Desaparecía con él «uno de nuestros escritores de más profunda intimidad», escribió Benjamín Jarnés en la nota necrológica de la Revista de Occidente; «nuestro malogrado amigo —añadía el escritor aragonés— era, por excelencia, un antipersonaje, todo lo contrario de un hombre de representación».[10]

Y Francisco Ayala escribía en La Gaceta Literaria: «Era un alma fina, y toda clase de popularidad le estaba vedada; albergaba en sí la menor cantidad posible de hombre público: prefería pensar a escribir sus pensamientos; escribir, a publicar lo escrito. Su gran placer era el placer humano de la conversación, y en ella podía apreciarse con mayor viveza su natural entusiasta, vertido en un caudal de ideas atropelladas, fecundas, llenas de iluminaciones».[11]
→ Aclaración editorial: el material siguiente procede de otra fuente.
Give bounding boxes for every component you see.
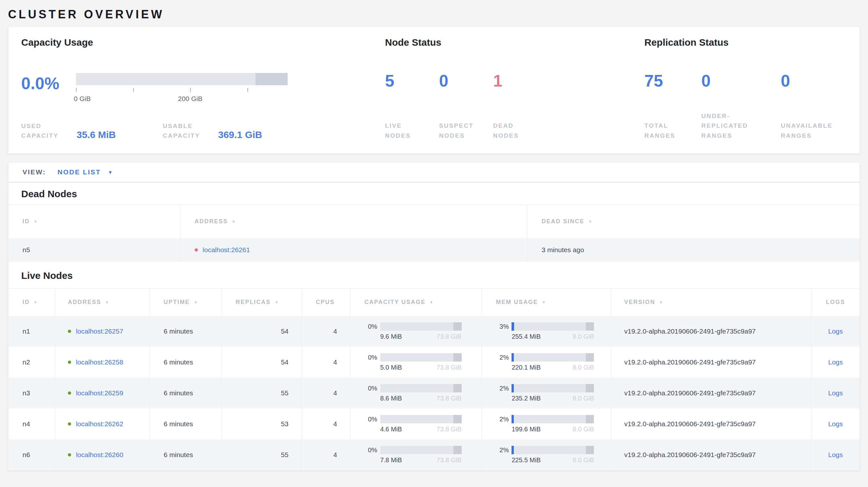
page-title: CLUSTER OVERVIEW <box>8 0 860 21</box>
axis-tick-label-200: 200 GiB <box>178 95 203 103</box>
capacity-usage-section: Capacity Usage 0.0% 0 GiB 200 GiB <box>21 37 385 143</box>
sort-icon: ▼ <box>33 219 38 224</box>
used-capacity-value: 35.6 MiB <box>76 129 116 140</box>
live-node-dot-icon <box>68 361 71 364</box>
capacity-bar <box>380 446 462 454</box>
logs-link[interactable]: Logs <box>828 327 843 335</box>
live-node-dot-icon <box>68 391 71 395</box>
view-selected-value: NODE LIST <box>58 168 101 176</box>
node-replicas: 55 <box>222 440 302 470</box>
used-capacity-stat: USED CAPACITY 35.6 MiB <box>21 121 163 141</box>
node-cpus: 4 <box>302 378 350 409</box>
node-replicas: 55 <box>222 378 302 409</box>
node-id: n1 <box>8 316 55 347</box>
node-capacity-usage: 0% 9.6 MiB73.8 GiB <box>350 316 482 347</box>
node-uptime: 6 minutes <box>150 347 222 378</box>
dead-node-row: n5 localhost:26261 3 minutes ago <box>8 238 860 262</box>
node-capacity-usage: 0% 4.6 MiB73.8 GiB <box>350 409 482 440</box>
usable-capacity-label: USABLE CAPACITY <box>163 121 218 141</box>
cluster-overview-page: CLUSTER OVERVIEW Capacity Usage 0.0% 0 G… <box>0 0 868 470</box>
capacity-bar <box>380 322 462 331</box>
dead-col-address[interactable]: ADDRESS▼ <box>181 205 528 238</box>
logs-link[interactable]: Logs <box>828 420 843 428</box>
live-col-mem-usage[interactable]: MEM USAGE▼ <box>482 289 611 316</box>
live-nodes-count: 5 <box>385 72 439 89</box>
node-cpus: 4 <box>302 316 350 347</box>
sort-icon: ▼ <box>194 300 198 304</box>
suspect-nodes-label: SUSPECT NODES <box>439 121 481 140</box>
capacity-usage-bar: 0 GiB 200 GiB <box>76 73 288 105</box>
unavailable-ranges-count: 0 <box>781 72 847 89</box>
mem-bar <box>512 415 594 423</box>
axis-tick <box>247 88 248 92</box>
live-node-dot-icon <box>68 330 71 333</box>
live-nodes-table-header: ID▼ ADDRESS▼ UPTIME▼ REPLICAS▼ CPUS CAPA… <box>8 288 860 316</box>
node-address-cell: localhost:26257 <box>55 316 150 347</box>
dead-node-address-link[interactable]: localhost:26261 <box>203 246 250 254</box>
node-replicas: 54 <box>222 347 302 378</box>
dead-nodes-label: DEAD NODES <box>493 121 535 140</box>
usable-capacity-value: 369.1 GiB <box>218 129 262 140</box>
live-col-version[interactable]: VERSION▼ <box>611 289 811 316</box>
view-label: VIEW: <box>23 168 46 176</box>
live-col-address[interactable]: ADDRESS▼ <box>55 289 150 316</box>
node-address-cell: localhost:26259 <box>55 378 150 409</box>
capacity-bar <box>380 353 462 362</box>
live-nodes-stat: 5 LIVE NODES <box>385 72 439 140</box>
node-version: v19.2.0-alpha.20190606-2491-gfe735c9a97 <box>611 347 811 378</box>
dead-node-dot-icon <box>195 248 198 252</box>
dead-col-dead-since[interactable]: DEAD SINCE▼ <box>527 205 860 238</box>
sort-icon: ▼ <box>231 219 236 224</box>
suspect-nodes-stat: 0 SUSPECT NODES <box>439 72 493 140</box>
node-address-link[interactable]: localhost:26259 <box>76 389 123 397</box>
live-col-replicas[interactable]: REPLICAS▼ <box>222 289 302 316</box>
live-nodes-table-heading: Live Nodes <box>8 262 860 288</box>
node-uptime: 6 minutes <box>150 409 222 440</box>
sort-icon: ▼ <box>659 300 664 304</box>
node-replicas: 54 <box>222 316 302 347</box>
node-logs-cell: Logs <box>811 347 860 378</box>
nodes-panel: Dead Nodes ID▼ ADDRESS▼ DEAD SINCE▼ n5 l… <box>8 183 860 470</box>
node-address-link[interactable]: localhost:26257 <box>76 327 123 335</box>
live-col-cpus: CPUS <box>302 289 350 316</box>
dead-nodes-count: 1 <box>493 72 547 89</box>
node-id: n4 <box>8 409 55 440</box>
node-capacity-usage: 0% 8.6 MiB73.8 GiB <box>350 378 482 409</box>
live-node-dot-icon <box>68 422 71 426</box>
node-address-link[interactable]: localhost:26262 <box>76 420 123 428</box>
table-row: n4 localhost:26262 6 minutes 53 4 0% 4.6… <box>8 409 860 440</box>
total-ranges-label: TOTAL RANGES <box>644 121 686 140</box>
table-row: n1 localhost:26257 6 minutes 54 4 0% 9.6… <box>8 316 860 347</box>
node-address-link[interactable]: localhost:26258 <box>76 358 123 366</box>
suspect-nodes-count: 0 <box>439 72 493 89</box>
node-address-link[interactable]: localhost:26260 <box>76 451 123 459</box>
live-col-uptime[interactable]: UPTIME▼ <box>150 289 222 316</box>
sort-icon: ▼ <box>33 300 38 304</box>
node-logs-cell: Logs <box>811 316 860 347</box>
dead-node-id: n5 <box>8 238 181 262</box>
node-status-section: Node Status 5 LIVE NODES 0 SUSPECT NODES… <box>385 37 644 143</box>
live-nodes-label: LIVE NODES <box>385 121 427 140</box>
capacity-used-percent: 0.0% <box>21 75 76 105</box>
dead-col-id[interactable]: ID▼ <box>8 205 181 238</box>
node-cpus: 4 <box>302 347 350 378</box>
sort-icon: ▼ <box>430 300 434 304</box>
cluster-summary-panel: Capacity Usage 0.0% 0 GiB 200 GiB <box>8 26 860 154</box>
view-selector-dropdown[interactable]: NODE LIST ▼ <box>58 168 113 176</box>
logs-link[interactable]: Logs <box>828 358 843 366</box>
under-replicated-ranges-label: UNDER-REPLICATED RANGES <box>701 111 767 140</box>
dead-node-address-cell: localhost:26261 <box>181 238 528 262</box>
node-address-cell: localhost:26262 <box>55 409 150 440</box>
logs-link[interactable]: Logs <box>828 451 843 459</box>
node-capacity-usage: 0% 7.8 MiB73.8 GiB <box>350 440 482 470</box>
mem-bar <box>512 446 594 454</box>
axis-tick <box>190 88 191 92</box>
node-replicas: 53 <box>222 409 302 440</box>
node-mem-usage: 2% 225.5 MiB8.0 GiB <box>482 440 611 470</box>
logs-link[interactable]: Logs <box>828 389 843 397</box>
table-row: n2 localhost:26258 6 minutes 54 4 0% 5.0… <box>8 347 860 378</box>
live-col-capacity-usage[interactable]: CAPACITY USAGE▼ <box>350 289 482 316</box>
live-col-id[interactable]: ID▼ <box>8 289 55 316</box>
table-row: n3 localhost:26259 6 minutes 55 4 0% 8.6… <box>8 378 860 409</box>
node-version: v19.2.0-alpha.20190606-2491-gfe735c9a97 <box>611 378 811 409</box>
Su prematuro fallecimiento y la preocupación por dotarse de una sólida cultura clásica contribuyeron a que la obra ensayística de Sánchez Rivero no fuese demasiado extensa. Si descontamos sus trabajos de mera erudición, apenas podemos citar su monografía sobre Los grabados de Goya y unas decenas de valiosos ensayos y textos de crítica artística y cultural aparecidos en las revistas España, Bulletin of Spanish Studies, Arte Español, y sobre todo, en la Revista de Occidente.[12]​ El conjunto de su obra ensayística ha sido recogido en una edición a cargo de Enrique Selva,[13]​ publicada por la editorial Pre-Textos.[14]
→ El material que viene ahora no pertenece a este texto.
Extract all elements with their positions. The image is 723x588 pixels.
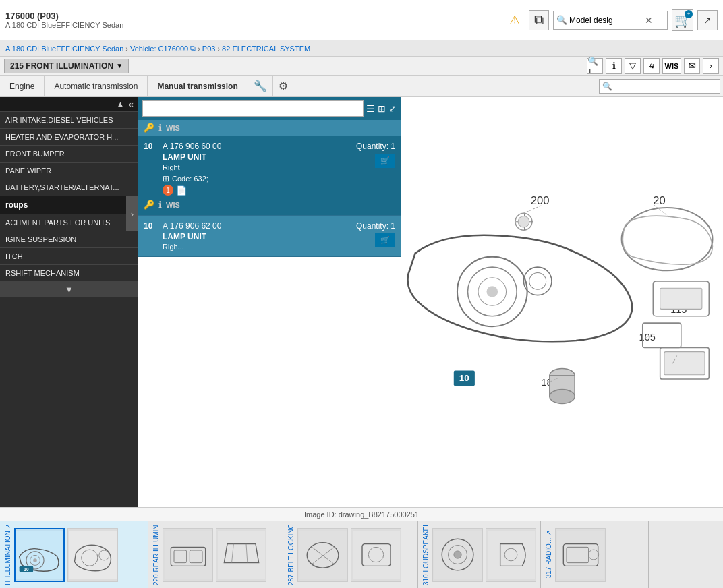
sidebar-item-heater[interactable]: HEATER AND EVAPORATOR H... [0, 129, 138, 146]
tab-search-input[interactable] [612, 82, 717, 90]
sidebar-scroll-right[interactable]: › [126, 196, 138, 231]
sidebar-collapse-icon[interactable]: ▲ [114, 99, 127, 109]
info-doc-icon[interactable]: ℹ [158, 123, 162, 133]
parts-search-input[interactable] [142, 100, 364, 117]
part-row-0[interactable]: 10 A 176 906 60 00 LAMP UNIT Right ⊞ Cod… [138, 136, 401, 216]
tab-automatic-transmission[interactable]: Automatic transmission [45, 76, 148, 96]
key-icon-0[interactable]: 🔑 [144, 200, 154, 210]
diagram-panel: 200 20 10 115 [401, 97, 723, 507]
part-code-0: A 176 906 60 00 [163, 142, 356, 151]
filter-icon[interactable]: ▽ [625, 58, 641, 74]
breadcrumb-item-2[interactable]: P03 [202, 45, 216, 53]
copy-icon[interactable]: ⧉ [529, 10, 549, 30]
thumbnail-group-3[interactable]: 310 LOUDSPEAKER ↗ [418, 521, 541, 588]
info-wis-icon[interactable]: WIS [166, 124, 180, 132]
add-to-cart-1[interactable]: 🛒 [375, 233, 395, 247]
sidebar-scroll-down[interactable]: ▼ [0, 282, 138, 297]
svg-point-5 [518, 216, 529, 227]
section-label[interactable]: 215 FRONT ILLUMINATION ▼ [4, 59, 129, 74]
thumbnail-img-1-a[interactable] [163, 528, 213, 582]
tab-engine[interactable]: Engine [0, 76, 45, 96]
breadcrumb: A 180 CDI BlueEFFICIENCY Sedan › Vehicle… [0, 40, 723, 57]
thumbnail-label-4[interactable]: 317 RADIO... ↗ [545, 531, 552, 578]
table-icon-0: ⊞ [163, 174, 169, 183]
thumbnail-group-2[interactable]: 287 BELT LOCKING RETRACTOR, AIRBAG AND S… [283, 521, 418, 588]
breadcrumb-item-3[interactable]: 82 ELECTRICAL SYSTEM [222, 45, 310, 53]
svg-rect-49 [299, 531, 347, 579]
parts-info-row: 🔑 ℹ WIS [138, 120, 401, 136]
thumbnail-img-3-b[interactable] [486, 528, 536, 582]
parts-list-icon[interactable]: ☰ [366, 103, 375, 114]
external-link-icon[interactable]: ↗ [697, 10, 718, 30]
search-input[interactable] [569, 16, 643, 25]
thumbnail-group-0[interactable]: IT ILLUMINATION ↗ 10 [0, 521, 148, 588]
svg-rect-62 [557, 531, 604, 579]
tab-icon-1[interactable]: 🔧 [248, 76, 273, 96]
part-name-1: LAMP UNIT [163, 232, 356, 241]
doc-icon-0[interactable]: 📄 [176, 185, 187, 196]
parts-grid-icon[interactable]: ⊞ [378, 103, 386, 114]
breadcrumb-item-0[interactable]: A 180 CDI BlueEFFICIENCY Sedan [5, 45, 123, 53]
info-icon-0[interactable]: ℹ [158, 200, 162, 210]
sidebar-item-gearshift[interactable]: RSHIFT MECHANISM [0, 265, 138, 282]
tabs-bar: Engine Automatic transmission Manual tra… [0, 76, 723, 97]
header-subtitle: A 180 CDI BlueEFFICIENCY Sedan [5, 21, 123, 29]
tab-icon-2[interactable]: ⚙ [273, 76, 293, 96]
thumbnail-group-4[interactable]: 317 RADIO... ↗ [541, 521, 649, 588]
mail-icon[interactable]: ✉ [684, 58, 700, 74]
sidebar-section-groups: roups [0, 196, 126, 214]
add-to-cart-0[interactable]: 🛒 [375, 154, 395, 168]
thumbnail-img-2-b[interactable] [351, 528, 401, 582]
sidebar-item-air-intake[interactable]: AIR INTAKE,DIESEL VEHICLES [0, 112, 138, 129]
diagram-svg: 200 20 10 115 [401, 97, 723, 507]
svg-text:20: 20 [653, 194, 665, 207]
vehicle-copy-icon[interactable]: ⧉ [190, 44, 196, 53]
thumbnail-img-1-b[interactable] [216, 528, 266, 582]
info-icon[interactable]: ℹ [606, 58, 622, 74]
zoom-in-icon[interactable]: 🔍+ [587, 58, 603, 74]
thumbnail-img-2-a[interactable] [297, 528, 348, 582]
thumbnail-group-1[interactable]: 220 REAR ILLUMINATION ↗ [148, 521, 283, 588]
parts-panel: ☰ ⊞ ⤢ 🔑 ℹ WIS 10 A 176 906 60 00 LAMP UN… [138, 97, 401, 507]
sidebar-item-attachment[interactable]: ACHMENT PARTS FOR UNITS [0, 214, 126, 231]
warning-icon[interactable]: ⚠ [504, 10, 525, 30]
sidebar-item-battery[interactable]: BATTERY,STARTER/ALTERNAT... [0, 179, 138, 196]
wis-icon[interactable]: WIS [662, 58, 681, 74]
sidebar-item-engine-susp[interactable]: IGINE SUSPENSION [0, 231, 138, 248]
tab-manual-transmission[interactable]: Manual transmission [148, 76, 248, 96]
more-icon[interactable]: › [703, 58, 719, 74]
search-clear-icon[interactable]: ✕ [645, 15, 653, 26]
cart-add-icon[interactable]: 🛒 + [672, 9, 693, 31]
tab-search-icon: 🔍 [602, 82, 612, 91]
breadcrumb-item-1[interactable]: Vehicle: C176000 [130, 45, 188, 53]
sidebar-item-front-bumper[interactable]: FRONT BUMPER [0, 146, 138, 163]
sidebar-item-switch[interactable]: ITCH [0, 248, 138, 265]
part-row-1[interactable]: 10 A 176 906 62 00 LAMP UNIT Righ... Qua… [138, 216, 401, 257]
info-key-icon[interactable]: 🔑 [144, 123, 154, 133]
thumbnail-img-0-b[interactable] [67, 528, 118, 582]
section-dropdown-icon[interactable]: ▼ [116, 62, 123, 69]
wis-icon-0[interactable]: WIS [166, 201, 180, 209]
sidebar-item-pane-wiper[interactable]: PANE WIPER [0, 163, 138, 179]
svg-rect-39 [69, 531, 117, 579]
print-icon[interactable]: 🖨 [643, 58, 660, 74]
thumbnail-img-0-a[interactable]: 10 [14, 528, 65, 582]
header-toolbar: ⚠ ⧉ 🔍 ✕ 🛒 + ↗ [504, 9, 718, 31]
sidebar-close-icon[interactable]: « [127, 99, 136, 109]
parts-expand-icon[interactable]: ⤢ [388, 103, 397, 114]
part-qty-1: Quantity: 1 [356, 221, 395, 231]
thumbnail-label-2[interactable]: 287 BELT LOCKING RETRACTOR, AIRBAG AND S… [287, 525, 295, 585]
svg-point-59 [453, 550, 461, 558]
search-box[interactable]: 🔍 ✕ [553, 11, 668, 30]
thumbnail-label-3[interactable]: 310 LOUDSPEAKER ↗ [422, 525, 430, 585]
tab-search-box[interactable]: 🔍 [599, 79, 720, 94]
thumbnail-img-4-a[interactable] [555, 528, 606, 582]
part-code-1: A 176 906 62 00 [163, 221, 356, 231]
breadcrumb-sep-2: › [217, 45, 220, 53]
toolbar-right: 🔍+ ℹ ▽ 🖨 WIS ✉ › [587, 58, 719, 74]
thumbnail-img-3-a[interactable] [432, 528, 483, 582]
thumbnail-label-0[interactable]: IT ILLUMINATION ↗ [4, 525, 11, 585]
thumbnail-label-1[interactable]: 220 REAR ILLUMINATION ↗ [152, 525, 160, 585]
section-label-text: 215 FRONT ILLUMINATION [10, 61, 113, 71]
svg-point-36 [33, 558, 37, 562]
Todos ellos llenan la década que va desde 1919 a 1929: desde su irrupción polémica con motivo de una suscripción nacional para la adquisición de un primitivo de autoría dudosa destinado al Museo del Prado, hasta sus mejores ensayos de finales de la década: «Las ventas del Quijote» (que dio pie a una viva polémica con Américo Castro), «Vida de Disraeli» y «Correo de Venecia». Tras su muerte, su amigo Benjamín Jarnés, publicó seriadamente en Revista de Occidente una selección de sus papeles póstumos.

Sánchez Rivero acató el magisterio de Ortega tanto en el planteamiento de muchos temas como en la búsqueda de la claridad como norma expresiva. Pero se distanció del maestro en la dimensión de trascendencia que reclama su pensamiento, en un plano incluso religioso.[15]​ «Si Rivero merece un lugar en el panorama del ensayismo español de esa década —ha escrito Enrique Selva— es, sobre todo, por su incisiva crítica de la modernidad y sus mitos. Una crítica —y ahí radica su voz propia— hecha desde la conciencia desvalida del hombre contemporáneo, en tensión frente al "desencantamiento del mundo" planteado por Max Weber (autor que no debió escapar a sus lecturas) como signo inexorable de la racionalización e intelectualización que acompañó el proceso formativo de la modernidad».[16]​ En ese sentido, el tono con que Ortega celebró —en los años veinte— tantas novedades en la cultura y la civilización occidentales, contrasta con el sentimiento de zozobra que subyace en los textos de Sánchez Rivero ante la fractura entre el desarrollo de la civilización científico-técnica, los valores culturales clásicos y la pérdida del sentido religioso de la vida.[17]

En sus ensayos y más aún en las notas dispersas que dejó inéditas, subyace «la conciencia de que algo minaba el alegre sobrevivir de la época de entreguerras», como ha escrito José-Carlos Mainer.[18]

Mención aparte merecen sus traducciones, pues su condición de políglota le permitió traducir, del alemán, a Paul Natorp (Pedagogía social) y a Kant (Lo bello y lo sublime); del francés, a Merimée (Doble error), Edmond About (El rey de las montañas) y al conde de Gobineau (El Renacimiento); y del griego, Anábasis. La expedición de los diez mil, de Jenofonte.[19]